The man who authorities said Wednesday is among the worst serial killers and rapists in U.S. history is a 72-year-old Vietnam War veteran, former police officer and grandfather who lived in a tidy, suburban California home with a neatly kept green lawn.
Joseph James DeAngelo was described Wednesday as an odd but decent neighbor in the Sacramento suburb of Citrus Heights. Neighbors said he mostly kept to himself, but was quick to anger and could often be heard loudly cussing in frustration over a landscaping issue or other minor annoyance.
“You can tell he’s a very meticulous person,” said neighbor Kevin Tapia. “His house is always perfectly painted. His grass is always cut. He gets down around all the rocks on his lawn and is cutting to make sure it’s just perfect.”
Another neighbor, Natalia Bedes-Correnti, said DeAngelo appeared to be a “nice old grandpa” but he cursed loudly and often over misplaced car keys and the like. She said one of DeAngelo’s adult daughters and a granddaughter lived with him in the neighborhood where children ride their bikes home from school.
“He liked the F word a lot,” Bedes-Correnti said.
His history also shows a seemingly ordinary life for the man police are now linking to crimes committed by the suspect variously known as the Golden State Killer, the East Area Rapist and the Original Night Stalker. Investigators towed away two cars, a Volvo and a Toyota along with a fishing boat DeAngelo kept in his three-car garage.
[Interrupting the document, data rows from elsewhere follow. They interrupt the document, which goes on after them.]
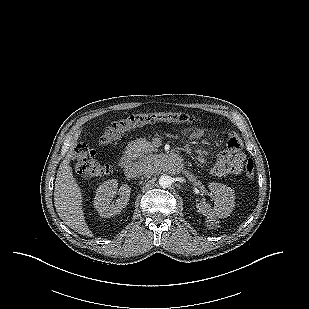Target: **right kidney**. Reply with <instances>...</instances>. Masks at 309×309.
Returning <instances> with one entry per match:
<instances>
[{"mask_svg": "<svg viewBox=\"0 0 309 309\" xmlns=\"http://www.w3.org/2000/svg\"><path fill=\"white\" fill-rule=\"evenodd\" d=\"M118 190V182L116 179L108 180L102 183L94 198V207L102 217H111L117 215L124 209L129 201L131 188L129 185H122L119 189L120 198L112 203V199Z\"/></svg>", "mask_w": 309, "mask_h": 309, "instance_id": "right-kidney-1", "label": "right kidney"}]
</instances>
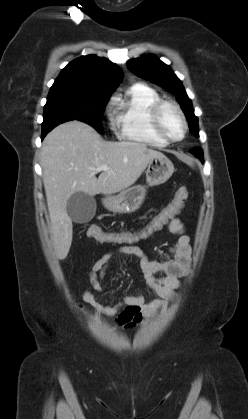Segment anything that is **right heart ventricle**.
<instances>
[{"label": "right heart ventricle", "mask_w": 248, "mask_h": 419, "mask_svg": "<svg viewBox=\"0 0 248 419\" xmlns=\"http://www.w3.org/2000/svg\"><path fill=\"white\" fill-rule=\"evenodd\" d=\"M160 99L151 87L136 83L115 99L114 122L118 136L127 141L143 143L154 147H164L167 143L152 130L149 110Z\"/></svg>", "instance_id": "right-heart-ventricle-1"}]
</instances>
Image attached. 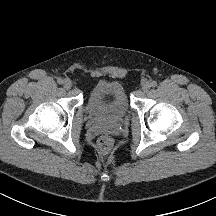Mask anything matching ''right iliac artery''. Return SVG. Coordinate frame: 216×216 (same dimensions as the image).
Instances as JSON below:
<instances>
[{
	"instance_id": "82829eb1",
	"label": "right iliac artery",
	"mask_w": 216,
	"mask_h": 216,
	"mask_svg": "<svg viewBox=\"0 0 216 216\" xmlns=\"http://www.w3.org/2000/svg\"><path fill=\"white\" fill-rule=\"evenodd\" d=\"M57 82H58V84H62L63 83V79L62 78H58Z\"/></svg>"
}]
</instances>
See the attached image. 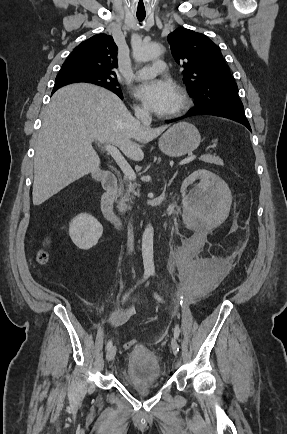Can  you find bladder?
Listing matches in <instances>:
<instances>
[{"label":"bladder","mask_w":287,"mask_h":434,"mask_svg":"<svg viewBox=\"0 0 287 434\" xmlns=\"http://www.w3.org/2000/svg\"><path fill=\"white\" fill-rule=\"evenodd\" d=\"M120 378L126 385L138 388L159 384L163 373L158 359L152 353L133 352L120 371Z\"/></svg>","instance_id":"1"}]
</instances>
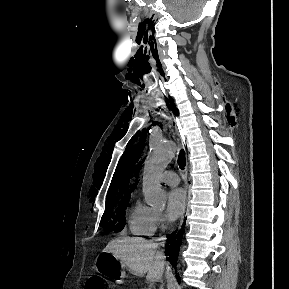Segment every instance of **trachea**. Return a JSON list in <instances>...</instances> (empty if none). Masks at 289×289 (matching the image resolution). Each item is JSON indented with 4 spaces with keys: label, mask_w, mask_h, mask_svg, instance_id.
Segmentation results:
<instances>
[{
    "label": "trachea",
    "mask_w": 289,
    "mask_h": 289,
    "mask_svg": "<svg viewBox=\"0 0 289 289\" xmlns=\"http://www.w3.org/2000/svg\"><path fill=\"white\" fill-rule=\"evenodd\" d=\"M186 164V158H185V152L184 150H180L179 156H178V165L180 167V169H184Z\"/></svg>",
    "instance_id": "trachea-1"
}]
</instances>
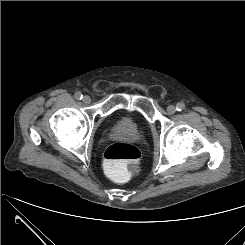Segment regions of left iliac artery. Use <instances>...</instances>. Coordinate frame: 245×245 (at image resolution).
I'll return each mask as SVG.
<instances>
[{
    "mask_svg": "<svg viewBox=\"0 0 245 245\" xmlns=\"http://www.w3.org/2000/svg\"><path fill=\"white\" fill-rule=\"evenodd\" d=\"M176 109L177 111H183L185 109V105L183 103H178Z\"/></svg>",
    "mask_w": 245,
    "mask_h": 245,
    "instance_id": "44dca946",
    "label": "left iliac artery"
}]
</instances>
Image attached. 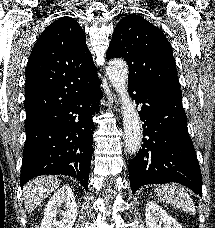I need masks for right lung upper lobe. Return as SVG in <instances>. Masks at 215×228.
<instances>
[{
	"label": "right lung upper lobe",
	"mask_w": 215,
	"mask_h": 228,
	"mask_svg": "<svg viewBox=\"0 0 215 228\" xmlns=\"http://www.w3.org/2000/svg\"><path fill=\"white\" fill-rule=\"evenodd\" d=\"M96 73L80 25L67 16L53 22L36 41L27 64L25 123L62 105L72 87Z\"/></svg>",
	"instance_id": "obj_1"
}]
</instances>
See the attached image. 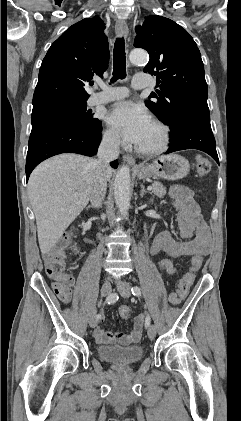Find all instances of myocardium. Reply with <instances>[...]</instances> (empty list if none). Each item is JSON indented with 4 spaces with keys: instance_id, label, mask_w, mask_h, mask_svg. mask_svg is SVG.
Listing matches in <instances>:
<instances>
[{
    "instance_id": "obj_1",
    "label": "myocardium",
    "mask_w": 241,
    "mask_h": 421,
    "mask_svg": "<svg viewBox=\"0 0 241 421\" xmlns=\"http://www.w3.org/2000/svg\"><path fill=\"white\" fill-rule=\"evenodd\" d=\"M152 124L160 132V142L158 145L152 148H142L137 145L135 147L136 152L144 156H155L165 152L168 149L171 141L170 128L165 123L159 120H154Z\"/></svg>"
}]
</instances>
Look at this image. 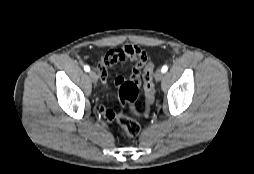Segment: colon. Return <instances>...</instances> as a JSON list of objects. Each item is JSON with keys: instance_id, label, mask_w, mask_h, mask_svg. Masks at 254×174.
Here are the masks:
<instances>
[{"instance_id": "5ec220e1", "label": "colon", "mask_w": 254, "mask_h": 174, "mask_svg": "<svg viewBox=\"0 0 254 174\" xmlns=\"http://www.w3.org/2000/svg\"><path fill=\"white\" fill-rule=\"evenodd\" d=\"M155 70V65L152 62H148L145 65L143 73V83H144V93L146 110L144 114L149 112L150 106L154 100V84H153V73ZM138 84L133 81L124 82L119 87V102L122 106L128 104L132 111H135V101L138 97ZM113 119L116 122L118 132L127 138H135L140 133L139 124L119 111L114 114Z\"/></svg>"}]
</instances>
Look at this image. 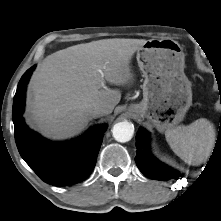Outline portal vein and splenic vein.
<instances>
[{
  "label": "portal vein and splenic vein",
  "mask_w": 221,
  "mask_h": 221,
  "mask_svg": "<svg viewBox=\"0 0 221 221\" xmlns=\"http://www.w3.org/2000/svg\"><path fill=\"white\" fill-rule=\"evenodd\" d=\"M99 73L103 74L101 70H99ZM101 85L104 86L103 80L101 81Z\"/></svg>",
  "instance_id": "18ae733b"
}]
</instances>
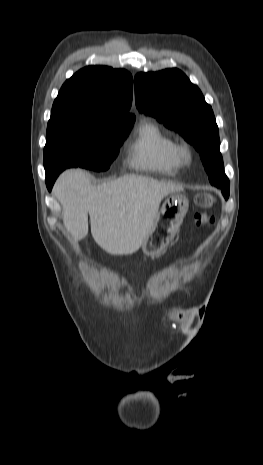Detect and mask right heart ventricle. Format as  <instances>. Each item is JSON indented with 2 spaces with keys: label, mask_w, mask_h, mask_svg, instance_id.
I'll use <instances>...</instances> for the list:
<instances>
[{
  "label": "right heart ventricle",
  "mask_w": 263,
  "mask_h": 465,
  "mask_svg": "<svg viewBox=\"0 0 263 465\" xmlns=\"http://www.w3.org/2000/svg\"><path fill=\"white\" fill-rule=\"evenodd\" d=\"M176 146V142L158 124L144 119L128 145L127 162L139 171L174 176L182 166Z\"/></svg>",
  "instance_id": "obj_1"
}]
</instances>
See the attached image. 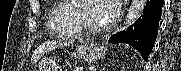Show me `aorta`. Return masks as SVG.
I'll return each instance as SVG.
<instances>
[{"label": "aorta", "instance_id": "aorta-1", "mask_svg": "<svg viewBox=\"0 0 181 71\" xmlns=\"http://www.w3.org/2000/svg\"><path fill=\"white\" fill-rule=\"evenodd\" d=\"M145 6L146 0H132L122 23L123 30L133 25L141 17Z\"/></svg>", "mask_w": 181, "mask_h": 71}]
</instances>
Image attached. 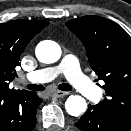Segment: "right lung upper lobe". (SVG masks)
Instances as JSON below:
<instances>
[{"instance_id":"right-lung-upper-lobe-1","label":"right lung upper lobe","mask_w":131,"mask_h":131,"mask_svg":"<svg viewBox=\"0 0 131 131\" xmlns=\"http://www.w3.org/2000/svg\"><path fill=\"white\" fill-rule=\"evenodd\" d=\"M49 24L41 20H13L0 24V94L18 91L9 88L20 66V55L30 40Z\"/></svg>"}]
</instances>
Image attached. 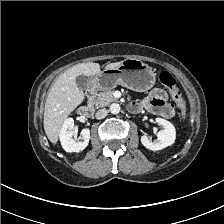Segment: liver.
<instances>
[{
  "label": "liver",
  "mask_w": 224,
  "mask_h": 224,
  "mask_svg": "<svg viewBox=\"0 0 224 224\" xmlns=\"http://www.w3.org/2000/svg\"><path fill=\"white\" fill-rule=\"evenodd\" d=\"M121 63H110L105 68H115ZM100 71L98 63H81L56 79L46 99L43 120L45 133L51 143H57L63 122L84 100V93L76 85V77L95 76Z\"/></svg>",
  "instance_id": "1"
}]
</instances>
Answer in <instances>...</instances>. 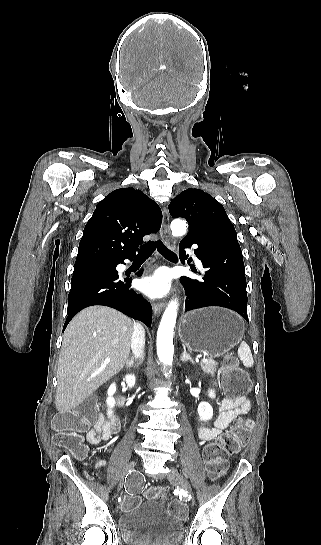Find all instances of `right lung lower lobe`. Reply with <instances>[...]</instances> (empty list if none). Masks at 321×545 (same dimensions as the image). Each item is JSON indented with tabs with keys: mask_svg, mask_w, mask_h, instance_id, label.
Returning <instances> with one entry per match:
<instances>
[{
	"mask_svg": "<svg viewBox=\"0 0 321 545\" xmlns=\"http://www.w3.org/2000/svg\"><path fill=\"white\" fill-rule=\"evenodd\" d=\"M120 263L124 264V260L115 264H90L74 268L64 329L79 311L92 305L112 307L151 327L152 307L130 288L132 278L118 275L116 266ZM142 273L140 271L137 275L141 276Z\"/></svg>",
	"mask_w": 321,
	"mask_h": 545,
	"instance_id": "98d812e1",
	"label": "right lung lower lobe"
}]
</instances>
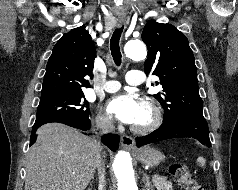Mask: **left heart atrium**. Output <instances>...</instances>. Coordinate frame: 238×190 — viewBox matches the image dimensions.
<instances>
[{
  "instance_id": "left-heart-atrium-1",
  "label": "left heart atrium",
  "mask_w": 238,
  "mask_h": 190,
  "mask_svg": "<svg viewBox=\"0 0 238 190\" xmlns=\"http://www.w3.org/2000/svg\"><path fill=\"white\" fill-rule=\"evenodd\" d=\"M140 102L132 94H121L112 98L107 111L120 122L133 124L138 116Z\"/></svg>"
}]
</instances>
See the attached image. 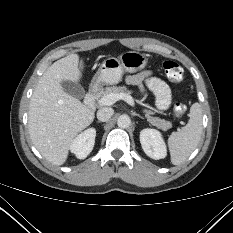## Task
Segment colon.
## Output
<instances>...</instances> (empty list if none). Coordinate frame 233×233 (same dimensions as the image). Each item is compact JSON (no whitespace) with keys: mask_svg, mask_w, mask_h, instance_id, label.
<instances>
[{"mask_svg":"<svg viewBox=\"0 0 233 233\" xmlns=\"http://www.w3.org/2000/svg\"><path fill=\"white\" fill-rule=\"evenodd\" d=\"M162 68L169 81L175 84H179L183 81L184 72L182 67L175 61L164 60L162 62ZM187 107L183 102H177L174 105V114L180 118L185 115Z\"/></svg>","mask_w":233,"mask_h":233,"instance_id":"obj_1","label":"colon"}]
</instances>
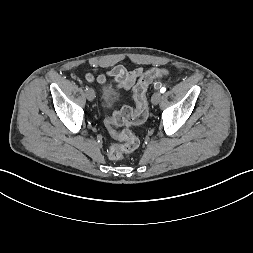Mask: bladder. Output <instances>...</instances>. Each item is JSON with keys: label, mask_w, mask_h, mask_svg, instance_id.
<instances>
[{"label": "bladder", "mask_w": 253, "mask_h": 253, "mask_svg": "<svg viewBox=\"0 0 253 253\" xmlns=\"http://www.w3.org/2000/svg\"><path fill=\"white\" fill-rule=\"evenodd\" d=\"M103 94L105 97H111L113 95V89L110 87H105L103 90Z\"/></svg>", "instance_id": "31cf9c89"}]
</instances>
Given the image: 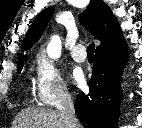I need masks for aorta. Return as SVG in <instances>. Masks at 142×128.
Listing matches in <instances>:
<instances>
[{"instance_id":"762f6f07","label":"aorta","mask_w":142,"mask_h":128,"mask_svg":"<svg viewBox=\"0 0 142 128\" xmlns=\"http://www.w3.org/2000/svg\"><path fill=\"white\" fill-rule=\"evenodd\" d=\"M61 40L58 36H53L51 42L49 43L47 47L48 54L51 57H58L61 54Z\"/></svg>"}]
</instances>
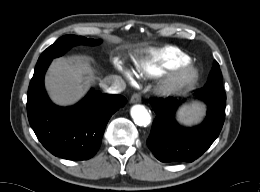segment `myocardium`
<instances>
[{"label": "myocardium", "mask_w": 260, "mask_h": 192, "mask_svg": "<svg viewBox=\"0 0 260 192\" xmlns=\"http://www.w3.org/2000/svg\"><path fill=\"white\" fill-rule=\"evenodd\" d=\"M198 73L194 66L185 63L168 74L158 85L156 91L162 96H171L181 92L197 79Z\"/></svg>", "instance_id": "obj_1"}]
</instances>
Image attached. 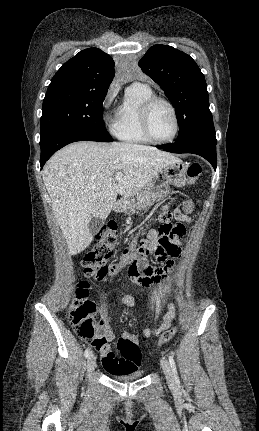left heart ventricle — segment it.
<instances>
[{
  "label": "left heart ventricle",
  "instance_id": "b2bd125f",
  "mask_svg": "<svg viewBox=\"0 0 259 431\" xmlns=\"http://www.w3.org/2000/svg\"><path fill=\"white\" fill-rule=\"evenodd\" d=\"M151 131L160 140L168 139L174 131V119L167 105L157 103L151 112Z\"/></svg>",
  "mask_w": 259,
  "mask_h": 431
}]
</instances>
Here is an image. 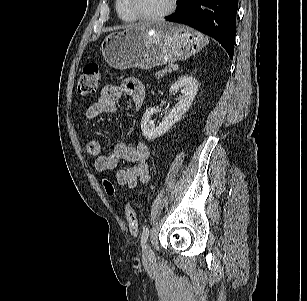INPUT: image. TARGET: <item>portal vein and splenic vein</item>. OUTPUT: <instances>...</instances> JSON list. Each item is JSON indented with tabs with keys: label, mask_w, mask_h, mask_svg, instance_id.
Returning a JSON list of instances; mask_svg holds the SVG:
<instances>
[{
	"label": "portal vein and splenic vein",
	"mask_w": 307,
	"mask_h": 301,
	"mask_svg": "<svg viewBox=\"0 0 307 301\" xmlns=\"http://www.w3.org/2000/svg\"><path fill=\"white\" fill-rule=\"evenodd\" d=\"M169 67L170 68H174V64H169Z\"/></svg>",
	"instance_id": "18ae733b"
}]
</instances>
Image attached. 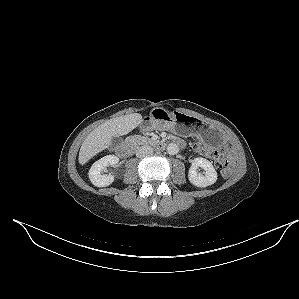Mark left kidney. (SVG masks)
Wrapping results in <instances>:
<instances>
[{
  "label": "left kidney",
  "mask_w": 299,
  "mask_h": 299,
  "mask_svg": "<svg viewBox=\"0 0 299 299\" xmlns=\"http://www.w3.org/2000/svg\"><path fill=\"white\" fill-rule=\"evenodd\" d=\"M205 170L204 175L198 173V168ZM189 181L201 188L214 184L217 180V172L212 163L202 157L194 158L188 173Z\"/></svg>",
  "instance_id": "5707ae66"
}]
</instances>
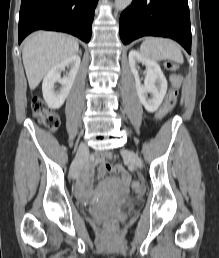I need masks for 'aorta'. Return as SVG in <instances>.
Listing matches in <instances>:
<instances>
[{
    "label": "aorta",
    "mask_w": 219,
    "mask_h": 258,
    "mask_svg": "<svg viewBox=\"0 0 219 258\" xmlns=\"http://www.w3.org/2000/svg\"><path fill=\"white\" fill-rule=\"evenodd\" d=\"M132 0H115V8L119 11L124 10L131 4Z\"/></svg>",
    "instance_id": "obj_1"
}]
</instances>
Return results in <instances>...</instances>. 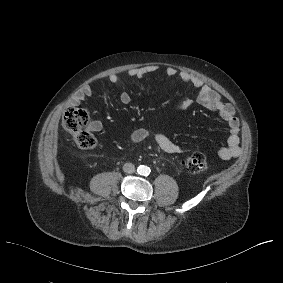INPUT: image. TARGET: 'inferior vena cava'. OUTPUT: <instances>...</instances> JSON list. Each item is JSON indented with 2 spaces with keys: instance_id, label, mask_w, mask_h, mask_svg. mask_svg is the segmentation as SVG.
I'll return each mask as SVG.
<instances>
[{
  "instance_id": "obj_1",
  "label": "inferior vena cava",
  "mask_w": 283,
  "mask_h": 283,
  "mask_svg": "<svg viewBox=\"0 0 283 283\" xmlns=\"http://www.w3.org/2000/svg\"><path fill=\"white\" fill-rule=\"evenodd\" d=\"M123 171L126 173H134L135 172V166L132 163H125L123 165Z\"/></svg>"
}]
</instances>
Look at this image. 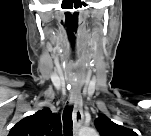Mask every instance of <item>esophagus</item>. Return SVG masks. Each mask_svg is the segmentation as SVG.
I'll return each mask as SVG.
<instances>
[{
    "instance_id": "1",
    "label": "esophagus",
    "mask_w": 151,
    "mask_h": 136,
    "mask_svg": "<svg viewBox=\"0 0 151 136\" xmlns=\"http://www.w3.org/2000/svg\"><path fill=\"white\" fill-rule=\"evenodd\" d=\"M70 103L73 104L74 106L73 109L74 133L77 134L83 123L84 115L80 91L74 87L70 91Z\"/></svg>"
}]
</instances>
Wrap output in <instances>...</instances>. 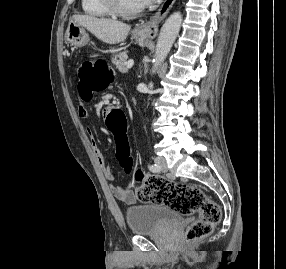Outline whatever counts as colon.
<instances>
[{"instance_id":"colon-1","label":"colon","mask_w":286,"mask_h":269,"mask_svg":"<svg viewBox=\"0 0 286 269\" xmlns=\"http://www.w3.org/2000/svg\"><path fill=\"white\" fill-rule=\"evenodd\" d=\"M93 59H100V54H93ZM78 89L84 98H91L104 89L112 80V74L103 60H87L78 67ZM106 126H110V134L114 137L113 155H117L121 167L127 173H133L132 186L142 201H150L165 205L182 214L199 213V219L192 223L186 231L185 239L193 242L208 236L221 218L217 203L208 198L196 186L173 182L163 177L145 174L140 163H133V142L128 132V111L124 108H110Z\"/></svg>"}]
</instances>
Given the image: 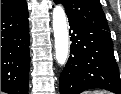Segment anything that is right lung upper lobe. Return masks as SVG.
Here are the masks:
<instances>
[{"label":"right lung upper lobe","mask_w":121,"mask_h":94,"mask_svg":"<svg viewBox=\"0 0 121 94\" xmlns=\"http://www.w3.org/2000/svg\"><path fill=\"white\" fill-rule=\"evenodd\" d=\"M25 0H1V13H5L22 5Z\"/></svg>","instance_id":"obj_1"}]
</instances>
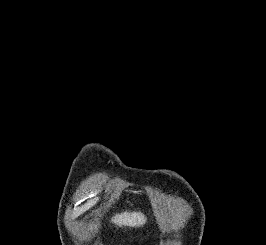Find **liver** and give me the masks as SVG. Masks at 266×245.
Here are the masks:
<instances>
[{
	"mask_svg": "<svg viewBox=\"0 0 266 245\" xmlns=\"http://www.w3.org/2000/svg\"><path fill=\"white\" fill-rule=\"evenodd\" d=\"M111 221L117 227H143L147 219L143 213H119Z\"/></svg>",
	"mask_w": 266,
	"mask_h": 245,
	"instance_id": "liver-1",
	"label": "liver"
}]
</instances>
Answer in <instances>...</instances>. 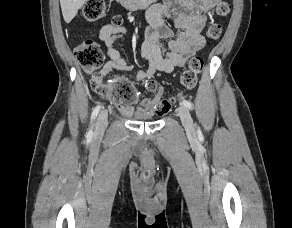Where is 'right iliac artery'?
Listing matches in <instances>:
<instances>
[{"instance_id":"82829eb1","label":"right iliac artery","mask_w":292,"mask_h":228,"mask_svg":"<svg viewBox=\"0 0 292 228\" xmlns=\"http://www.w3.org/2000/svg\"><path fill=\"white\" fill-rule=\"evenodd\" d=\"M100 105L96 106L92 112V115H91V128L89 130V135H92L93 133V122L95 120V118L97 117L99 111H100Z\"/></svg>"}]
</instances>
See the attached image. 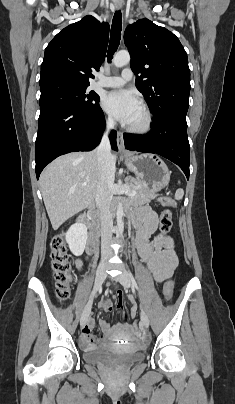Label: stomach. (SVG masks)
Instances as JSON below:
<instances>
[{"label":"stomach","instance_id":"1","mask_svg":"<svg viewBox=\"0 0 235 404\" xmlns=\"http://www.w3.org/2000/svg\"><path fill=\"white\" fill-rule=\"evenodd\" d=\"M127 168L138 180L144 181L155 193L163 189L170 180V172L165 162L155 154H129L125 157Z\"/></svg>","mask_w":235,"mask_h":404}]
</instances>
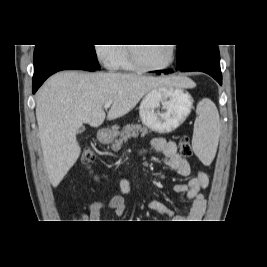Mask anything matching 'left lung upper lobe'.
Returning a JSON list of instances; mask_svg holds the SVG:
<instances>
[{
	"instance_id": "5c2ea615",
	"label": "left lung upper lobe",
	"mask_w": 267,
	"mask_h": 267,
	"mask_svg": "<svg viewBox=\"0 0 267 267\" xmlns=\"http://www.w3.org/2000/svg\"><path fill=\"white\" fill-rule=\"evenodd\" d=\"M217 47V45L213 44H203V45H178L177 56H178V67H182L185 65L193 56L197 53L209 49Z\"/></svg>"
}]
</instances>
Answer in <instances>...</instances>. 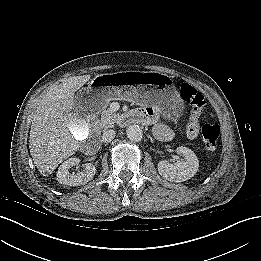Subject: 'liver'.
I'll list each match as a JSON object with an SVG mask.
<instances>
[{"mask_svg": "<svg viewBox=\"0 0 261 261\" xmlns=\"http://www.w3.org/2000/svg\"><path fill=\"white\" fill-rule=\"evenodd\" d=\"M91 75L73 76L51 87L39 101L32 120L29 148L34 164L43 176L50 175L79 147L69 129L74 95Z\"/></svg>", "mask_w": 261, "mask_h": 261, "instance_id": "6515ba94", "label": "liver"}]
</instances>
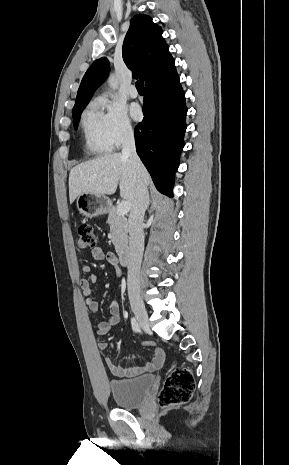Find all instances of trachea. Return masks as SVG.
Instances as JSON below:
<instances>
[{
  "label": "trachea",
  "mask_w": 289,
  "mask_h": 465,
  "mask_svg": "<svg viewBox=\"0 0 289 465\" xmlns=\"http://www.w3.org/2000/svg\"><path fill=\"white\" fill-rule=\"evenodd\" d=\"M136 88L138 91H144V82L143 80H138L136 82Z\"/></svg>",
  "instance_id": "obj_1"
}]
</instances>
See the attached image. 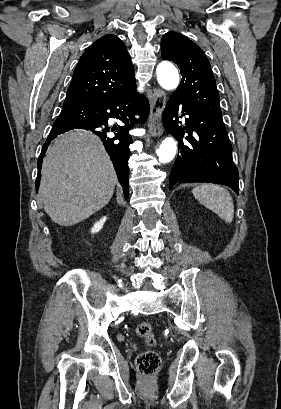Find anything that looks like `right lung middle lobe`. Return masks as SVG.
<instances>
[{"mask_svg":"<svg viewBox=\"0 0 281 409\" xmlns=\"http://www.w3.org/2000/svg\"><path fill=\"white\" fill-rule=\"evenodd\" d=\"M83 120L81 117L77 116H68V117H63L59 116V118L54 122V124H78Z\"/></svg>","mask_w":281,"mask_h":409,"instance_id":"right-lung-middle-lobe-1","label":"right lung middle lobe"}]
</instances>
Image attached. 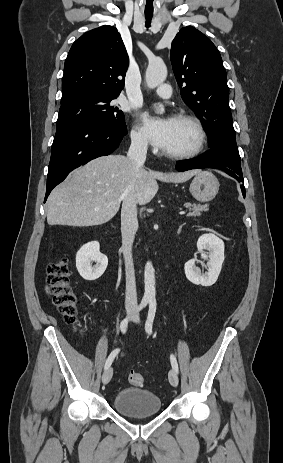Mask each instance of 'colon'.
<instances>
[{
	"instance_id": "5ec220e1",
	"label": "colon",
	"mask_w": 283,
	"mask_h": 463,
	"mask_svg": "<svg viewBox=\"0 0 283 463\" xmlns=\"http://www.w3.org/2000/svg\"><path fill=\"white\" fill-rule=\"evenodd\" d=\"M47 284L53 303L58 308L63 319L69 324L76 323L78 298L71 285L67 259L60 258L48 265ZM128 381L132 385L141 386L145 380L142 374L130 372Z\"/></svg>"
}]
</instances>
Neighbors also said he owned a motorcycle.
Neighbor Barbara Wammer, 73, said DeAngelo built model airplanes that can be flown by remote control in the home he owned since 1983. She described him as a typical neighbor who was often outside working on his lawn. “There was no reason to be suspicious,” she said.
DeAngelo graduated from nearby Folsom High School in 1964 and joined the U.S. Navy.
A local newspaper in 1967 reported that DeAngelo served aboard the cruiser USS Canberra as a repairman off the coast of North Vietnam.
After returning home he enrolled in a nearby community college and then transferred to California State University, Sacramento, where he graduated in 1972 with a bachelor of science degree in criminal justice, school spokeswoman Anita Fitzhugh said.
Soon he landed a job as a police officer in the small Central Valley city of Exeter, 45 miles (72 kilometers) south of Fresno, where he served from 1973 to 1976, “around the time of the Visalia Ransacker cases,” another name affiliated with the same attacker, Sacramento Sheriff Scott Jones said.
He married a Citrus Heights woman seven years his junior in 1973, according to a marriage notice in the Auburn Journal.
In 1976, DeAngelo took a job with the Auburn Police Department about 30 miles (48 kilometers) north of Sacramento.
“Very often serial killers are very interested in police work, they tend to have an obsession with it and they tend to study it,” said Scott Bonn, a criminologist and author of “Why We Love Serial Killers” and other similar books.
The Auburn Journal in June 1979 published a photo of DeAngelo in uniform preparing for the annual “Fuzz Ball” fundraising baseball game.
A few months later the department fired him after he was caught shoplifting a hammer and dog repellent.